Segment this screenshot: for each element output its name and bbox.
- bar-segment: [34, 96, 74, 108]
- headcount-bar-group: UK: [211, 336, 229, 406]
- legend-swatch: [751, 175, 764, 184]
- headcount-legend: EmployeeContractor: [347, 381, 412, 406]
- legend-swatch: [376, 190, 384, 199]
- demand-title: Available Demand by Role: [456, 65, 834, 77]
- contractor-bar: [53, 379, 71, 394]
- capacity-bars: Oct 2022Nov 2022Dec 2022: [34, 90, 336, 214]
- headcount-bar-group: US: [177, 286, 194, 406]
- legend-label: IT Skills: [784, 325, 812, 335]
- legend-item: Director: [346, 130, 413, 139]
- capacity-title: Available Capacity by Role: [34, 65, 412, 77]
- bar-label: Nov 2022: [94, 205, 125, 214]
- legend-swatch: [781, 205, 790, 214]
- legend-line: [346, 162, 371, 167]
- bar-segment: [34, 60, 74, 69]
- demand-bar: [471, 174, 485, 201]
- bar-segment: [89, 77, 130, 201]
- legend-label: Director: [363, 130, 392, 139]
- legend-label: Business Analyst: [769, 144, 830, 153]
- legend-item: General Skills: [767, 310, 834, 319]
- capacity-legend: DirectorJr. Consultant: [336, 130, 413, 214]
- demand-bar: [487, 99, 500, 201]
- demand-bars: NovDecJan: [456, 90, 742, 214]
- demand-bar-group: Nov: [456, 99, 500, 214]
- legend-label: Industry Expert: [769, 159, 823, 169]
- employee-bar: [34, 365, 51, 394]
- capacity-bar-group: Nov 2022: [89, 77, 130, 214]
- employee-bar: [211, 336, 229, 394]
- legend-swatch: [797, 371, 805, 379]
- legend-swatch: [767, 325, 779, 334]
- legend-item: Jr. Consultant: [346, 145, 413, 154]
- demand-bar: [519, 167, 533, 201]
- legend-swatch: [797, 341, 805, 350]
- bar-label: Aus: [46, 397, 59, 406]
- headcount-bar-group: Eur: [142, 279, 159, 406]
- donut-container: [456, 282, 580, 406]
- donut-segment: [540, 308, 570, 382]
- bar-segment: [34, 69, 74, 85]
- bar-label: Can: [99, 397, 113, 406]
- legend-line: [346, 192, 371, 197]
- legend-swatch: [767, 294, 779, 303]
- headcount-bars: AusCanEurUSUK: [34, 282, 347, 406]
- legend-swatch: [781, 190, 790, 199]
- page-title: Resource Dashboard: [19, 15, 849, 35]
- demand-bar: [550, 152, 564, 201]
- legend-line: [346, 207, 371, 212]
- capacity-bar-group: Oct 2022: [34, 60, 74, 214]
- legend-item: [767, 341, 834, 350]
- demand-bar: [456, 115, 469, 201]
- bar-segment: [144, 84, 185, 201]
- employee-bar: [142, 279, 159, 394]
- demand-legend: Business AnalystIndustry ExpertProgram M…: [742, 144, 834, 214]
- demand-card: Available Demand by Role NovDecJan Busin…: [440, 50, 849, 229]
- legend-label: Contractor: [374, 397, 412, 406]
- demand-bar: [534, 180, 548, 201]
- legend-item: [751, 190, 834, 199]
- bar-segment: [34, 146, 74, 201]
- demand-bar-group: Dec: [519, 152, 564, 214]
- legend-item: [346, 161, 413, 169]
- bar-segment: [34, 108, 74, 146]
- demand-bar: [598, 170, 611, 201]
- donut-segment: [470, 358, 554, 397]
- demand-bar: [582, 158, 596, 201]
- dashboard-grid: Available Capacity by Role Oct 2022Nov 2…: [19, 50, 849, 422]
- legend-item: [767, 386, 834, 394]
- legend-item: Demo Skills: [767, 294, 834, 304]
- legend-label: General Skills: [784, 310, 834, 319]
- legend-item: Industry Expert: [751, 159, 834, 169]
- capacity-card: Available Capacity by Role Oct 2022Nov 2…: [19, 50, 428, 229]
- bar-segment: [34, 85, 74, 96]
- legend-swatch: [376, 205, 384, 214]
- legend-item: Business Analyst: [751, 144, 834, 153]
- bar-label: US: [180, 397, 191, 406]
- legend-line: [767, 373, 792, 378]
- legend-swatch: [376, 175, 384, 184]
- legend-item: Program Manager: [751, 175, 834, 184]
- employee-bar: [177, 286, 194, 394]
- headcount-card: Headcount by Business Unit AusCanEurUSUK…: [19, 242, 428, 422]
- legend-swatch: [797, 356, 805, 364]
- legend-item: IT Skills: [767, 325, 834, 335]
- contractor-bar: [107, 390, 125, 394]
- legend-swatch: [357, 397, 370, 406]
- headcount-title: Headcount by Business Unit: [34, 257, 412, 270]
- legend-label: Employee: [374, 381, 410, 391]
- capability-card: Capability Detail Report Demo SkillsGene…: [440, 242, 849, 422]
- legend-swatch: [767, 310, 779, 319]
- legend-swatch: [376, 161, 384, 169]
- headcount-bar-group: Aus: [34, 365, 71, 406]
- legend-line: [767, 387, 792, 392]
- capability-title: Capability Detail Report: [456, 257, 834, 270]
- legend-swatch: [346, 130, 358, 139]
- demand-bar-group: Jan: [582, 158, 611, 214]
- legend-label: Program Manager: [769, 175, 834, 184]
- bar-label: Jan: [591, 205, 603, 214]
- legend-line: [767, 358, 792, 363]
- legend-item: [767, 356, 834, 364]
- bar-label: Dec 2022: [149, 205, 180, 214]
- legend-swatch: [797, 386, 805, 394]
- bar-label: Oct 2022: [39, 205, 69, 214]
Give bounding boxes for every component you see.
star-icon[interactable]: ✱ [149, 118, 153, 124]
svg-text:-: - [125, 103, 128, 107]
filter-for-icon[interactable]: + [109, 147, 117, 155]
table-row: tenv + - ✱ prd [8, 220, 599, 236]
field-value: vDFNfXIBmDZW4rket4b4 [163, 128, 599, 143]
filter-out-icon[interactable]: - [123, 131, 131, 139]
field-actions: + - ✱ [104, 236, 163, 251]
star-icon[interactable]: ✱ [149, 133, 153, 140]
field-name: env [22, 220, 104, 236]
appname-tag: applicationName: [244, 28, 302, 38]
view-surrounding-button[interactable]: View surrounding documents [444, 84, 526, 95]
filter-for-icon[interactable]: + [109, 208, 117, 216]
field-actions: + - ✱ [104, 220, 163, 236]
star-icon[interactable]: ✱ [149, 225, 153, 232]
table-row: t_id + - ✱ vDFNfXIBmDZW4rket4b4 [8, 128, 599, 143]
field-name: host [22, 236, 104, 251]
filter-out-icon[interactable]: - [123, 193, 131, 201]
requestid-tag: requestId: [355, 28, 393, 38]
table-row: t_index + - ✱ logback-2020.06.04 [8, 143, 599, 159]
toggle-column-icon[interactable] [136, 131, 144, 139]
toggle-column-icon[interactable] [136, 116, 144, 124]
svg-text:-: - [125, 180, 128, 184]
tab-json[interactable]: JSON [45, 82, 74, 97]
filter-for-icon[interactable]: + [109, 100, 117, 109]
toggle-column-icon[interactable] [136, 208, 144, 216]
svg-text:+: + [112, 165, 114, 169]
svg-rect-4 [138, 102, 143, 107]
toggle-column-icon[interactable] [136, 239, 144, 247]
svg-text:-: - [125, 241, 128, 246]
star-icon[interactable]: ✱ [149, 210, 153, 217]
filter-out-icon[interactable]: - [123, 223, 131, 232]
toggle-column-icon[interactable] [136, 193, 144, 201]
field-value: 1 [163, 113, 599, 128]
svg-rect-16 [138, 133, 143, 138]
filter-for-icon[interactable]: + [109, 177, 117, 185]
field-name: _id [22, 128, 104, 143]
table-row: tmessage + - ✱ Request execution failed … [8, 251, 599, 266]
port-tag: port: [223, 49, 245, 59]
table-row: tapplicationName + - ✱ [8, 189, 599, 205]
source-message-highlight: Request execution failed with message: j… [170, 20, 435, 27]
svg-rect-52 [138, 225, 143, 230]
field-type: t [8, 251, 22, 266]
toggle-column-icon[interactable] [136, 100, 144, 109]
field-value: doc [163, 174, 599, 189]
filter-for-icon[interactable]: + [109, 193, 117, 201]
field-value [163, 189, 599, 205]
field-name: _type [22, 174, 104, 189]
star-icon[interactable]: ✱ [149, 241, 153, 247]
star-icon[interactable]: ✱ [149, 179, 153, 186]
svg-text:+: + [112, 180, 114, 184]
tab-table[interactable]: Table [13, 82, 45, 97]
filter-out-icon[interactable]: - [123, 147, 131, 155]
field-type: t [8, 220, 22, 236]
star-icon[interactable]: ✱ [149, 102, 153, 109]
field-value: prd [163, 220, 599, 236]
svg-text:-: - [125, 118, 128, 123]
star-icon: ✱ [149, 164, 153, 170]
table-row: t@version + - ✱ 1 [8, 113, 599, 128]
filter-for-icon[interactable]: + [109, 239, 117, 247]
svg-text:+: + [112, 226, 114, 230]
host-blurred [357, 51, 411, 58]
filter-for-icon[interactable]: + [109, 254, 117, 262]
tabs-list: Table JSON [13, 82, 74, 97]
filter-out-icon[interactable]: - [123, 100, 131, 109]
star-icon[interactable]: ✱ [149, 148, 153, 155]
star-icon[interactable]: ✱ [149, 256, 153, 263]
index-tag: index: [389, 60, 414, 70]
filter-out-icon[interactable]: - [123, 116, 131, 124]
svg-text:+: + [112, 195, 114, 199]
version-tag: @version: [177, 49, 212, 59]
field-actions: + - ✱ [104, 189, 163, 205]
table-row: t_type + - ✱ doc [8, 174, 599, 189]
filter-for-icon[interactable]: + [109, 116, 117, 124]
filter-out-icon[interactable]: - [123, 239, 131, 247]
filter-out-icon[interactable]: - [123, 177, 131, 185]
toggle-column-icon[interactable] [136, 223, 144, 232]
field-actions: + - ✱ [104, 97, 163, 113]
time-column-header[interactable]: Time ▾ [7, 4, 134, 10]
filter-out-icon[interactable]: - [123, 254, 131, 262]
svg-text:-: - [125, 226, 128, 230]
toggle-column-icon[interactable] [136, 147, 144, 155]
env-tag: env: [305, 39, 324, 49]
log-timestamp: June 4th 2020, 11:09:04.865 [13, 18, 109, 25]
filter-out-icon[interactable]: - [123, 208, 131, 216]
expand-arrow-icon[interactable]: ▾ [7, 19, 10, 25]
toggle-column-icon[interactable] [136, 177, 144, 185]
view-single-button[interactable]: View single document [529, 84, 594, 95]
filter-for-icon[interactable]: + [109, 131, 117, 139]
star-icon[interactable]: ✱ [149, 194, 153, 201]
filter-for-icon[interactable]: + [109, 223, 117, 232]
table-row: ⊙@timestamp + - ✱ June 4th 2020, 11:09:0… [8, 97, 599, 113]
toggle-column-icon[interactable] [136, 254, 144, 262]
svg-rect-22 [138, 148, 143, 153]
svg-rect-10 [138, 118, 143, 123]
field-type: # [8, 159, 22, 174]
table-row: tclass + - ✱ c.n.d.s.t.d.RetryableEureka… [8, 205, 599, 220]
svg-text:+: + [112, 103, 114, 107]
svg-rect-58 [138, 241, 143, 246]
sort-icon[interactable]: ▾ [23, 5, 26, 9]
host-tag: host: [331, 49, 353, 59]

****************************************

The word "version" appears in some of the lines above. Copy those lines.

table-row: t@version + - ✱ 1 [8, 113, 599, 128]
version-tag: @version: [177, 49, 212, 59]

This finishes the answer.